**Your assignment:** Go through the listing below and retype exactly the lines starting at the one with "Machineryline™" and ending at the one with "votre appareil.", skipping pictures.
* * * * * * *
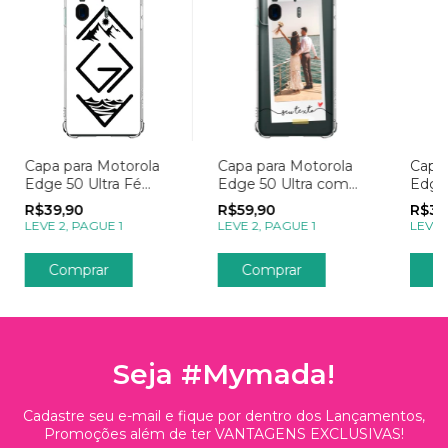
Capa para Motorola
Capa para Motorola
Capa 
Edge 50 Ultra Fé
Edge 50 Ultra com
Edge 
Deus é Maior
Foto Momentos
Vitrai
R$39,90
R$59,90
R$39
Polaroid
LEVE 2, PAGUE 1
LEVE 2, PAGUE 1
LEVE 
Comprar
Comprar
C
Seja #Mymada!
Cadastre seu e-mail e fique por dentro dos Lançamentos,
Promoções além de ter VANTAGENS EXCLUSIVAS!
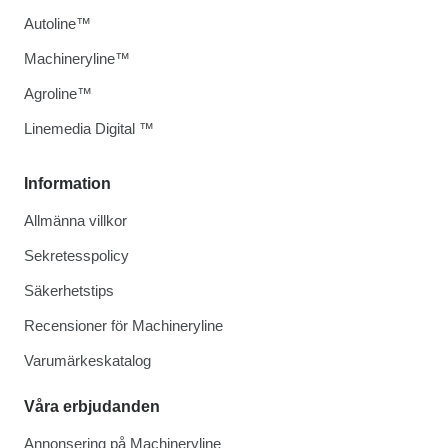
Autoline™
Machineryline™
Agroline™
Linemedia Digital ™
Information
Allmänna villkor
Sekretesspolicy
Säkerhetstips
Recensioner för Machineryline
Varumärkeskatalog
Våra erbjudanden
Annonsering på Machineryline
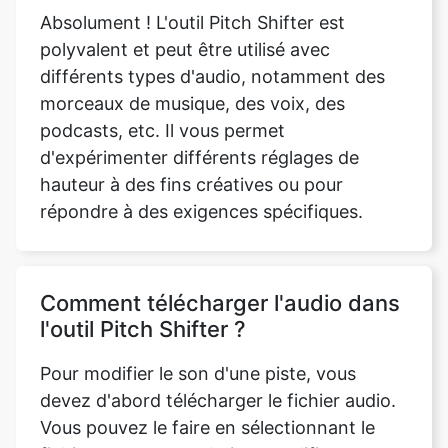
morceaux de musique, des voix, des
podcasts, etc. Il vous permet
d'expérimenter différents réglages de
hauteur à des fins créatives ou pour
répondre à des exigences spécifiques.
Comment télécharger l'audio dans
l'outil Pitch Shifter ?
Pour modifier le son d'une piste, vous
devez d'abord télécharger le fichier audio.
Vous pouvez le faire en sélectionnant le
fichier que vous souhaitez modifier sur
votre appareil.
* * * * * * *
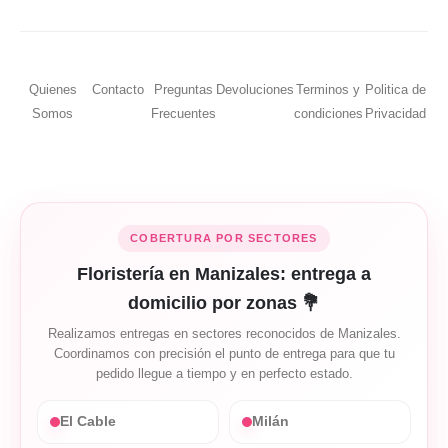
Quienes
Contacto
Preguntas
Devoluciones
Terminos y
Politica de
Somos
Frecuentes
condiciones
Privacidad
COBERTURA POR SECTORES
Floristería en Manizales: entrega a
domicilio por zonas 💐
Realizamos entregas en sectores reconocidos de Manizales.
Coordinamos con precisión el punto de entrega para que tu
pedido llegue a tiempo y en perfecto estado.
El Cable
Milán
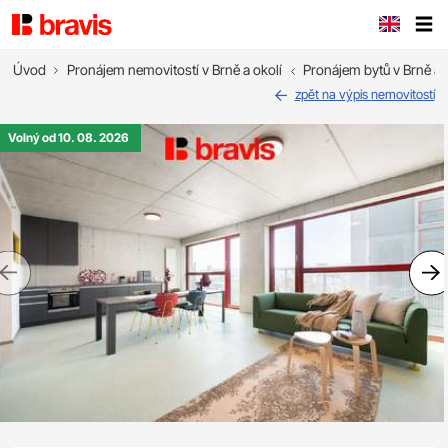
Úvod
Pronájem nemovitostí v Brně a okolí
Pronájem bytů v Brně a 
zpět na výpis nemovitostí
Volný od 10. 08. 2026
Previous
* * * * * * *
**Task result:**
Machineryline™
Agroline™
Linemedia Digital ™
Information
Allmänna villkor
Sekretesspolicy
Säkerhetstips
Recensioner för Machineryline
Varumärkeskatalog
Våra erbjudanden
Annonsering på Machineryline
morceaux de musique, des voix, des
podcasts, etc. Il vous permet
d'expérimenter différents réglages de
hauteur à des fins créatives ou pour
répondre à des exigences spécifiques.
Comment télécharger l'audio dans
l'outil Pitch Shifter ?
Pour modifier le son d'une piste, vous
devez d'abord télécharger le fichier audio.
Vous pouvez le faire en sélectionnant le
fichier que vous souhaitez modifier sur
votre appareil.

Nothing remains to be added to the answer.